What Is a Hummingbird?
“ What is a fish? ”, my labmate asked me.
“ Don’t know what you mean ”
“ Then what is a hummingbird? ”
I smiled with glee…
A hummingbird’s a bird, a hovering bird.
It zips in the trees, and flits with the bees.
From flowers it drinks, “ where’s my next meal ”, all it thinks.
Sweet nectar dew, plus an insect or two, but at night, can’t find food.
In the day, so mean and lean to impress all the ladies with sheen.
At night, hidden in the green, unseen, no longer a sugar fiend.
Its fuel source must turn, now fat, it must burn.
And when that is done, torpor’s begun.
Fast asleep? or something deeper?
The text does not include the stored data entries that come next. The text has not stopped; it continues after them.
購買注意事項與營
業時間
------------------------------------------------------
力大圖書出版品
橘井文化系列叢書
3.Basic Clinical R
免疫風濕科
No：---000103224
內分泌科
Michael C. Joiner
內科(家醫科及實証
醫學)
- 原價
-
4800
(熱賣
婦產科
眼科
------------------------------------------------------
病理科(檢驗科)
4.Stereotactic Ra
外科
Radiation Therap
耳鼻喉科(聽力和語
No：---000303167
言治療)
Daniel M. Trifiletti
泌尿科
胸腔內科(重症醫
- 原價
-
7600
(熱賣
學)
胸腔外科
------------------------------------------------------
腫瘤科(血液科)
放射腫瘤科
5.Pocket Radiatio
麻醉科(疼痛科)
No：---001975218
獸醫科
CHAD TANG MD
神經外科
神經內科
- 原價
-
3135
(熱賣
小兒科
We won’t know without a seeker.
An observer of sorts, a scientist of creatures; and today his research features…
A few insights, some questions, and many honorable mentions,
The whens and the whys, the ins and the outs,
Of a magnificent feat from those without feet.
Still, she becomes, and begins to succumb,
To the cool dry air, one last dream of morning sun.
Her metabolism plumets, body temperature drops.
Her fat’s at a level where she will go plop!
IF, she stayed warm, but her threshold did warn:
“ Use torpor,” it said, “ or we will be dead! ”
So torpor she did and torpid she stayed, until just before that morning sun came,
And oh how much fat she did save!
Now I could end there, but that’s not quite all,
I could go for hours, so I hope you’re enthralled.
But believe it or not, it does get more interesting.
So if you’ll stick around, I’ll reveal you the mystery,
Of how hummingbirds do it, torpor that is,
It’s not that simple, there’s a lot people miss.
It’s not every night, like the routine theory says.
Only when needed- emergencies, instead.
If former were fact, they might be too fat,
For a particular season, like midsummer breeding.
That’s when they stay light, fighting for survival at night.
Agility, that brings them, territories and fiefdoms,
That hold the best nectars and nest sites near raptors.
What about nesting, and does torpor impair resting?
For sure the former, likely the latter, and the immune system might also stagger.
Brooding moms avoid it, developing juveniles too.
And, not to mention molting birds, slower feathers would renew.
That happens in winter, after the ruby-throated glinter,
Takes flight to the skies, over oceans it flies.
The Gulf, to be exact, but we’re not sure that’s fact.
To Mexico it goes, and even flying by coast, high fat stores it must boast.
And during that time, when fatness is prime,
Torpor becomes crucial, to save fuel it is useful.
And so a cycle it remains,
Summer, Fall, Winter, back north with Spring rains.
Body mass always changing, torpor always sparing,
that valuable fat, whether short-term or long faring.
But how does it switch?
Is it a flip and a ditch?
Or a dial with a seasonal style?
We’re not quite sure, the latter I suspect.
The flexible fat threshold hypothesis, we must test.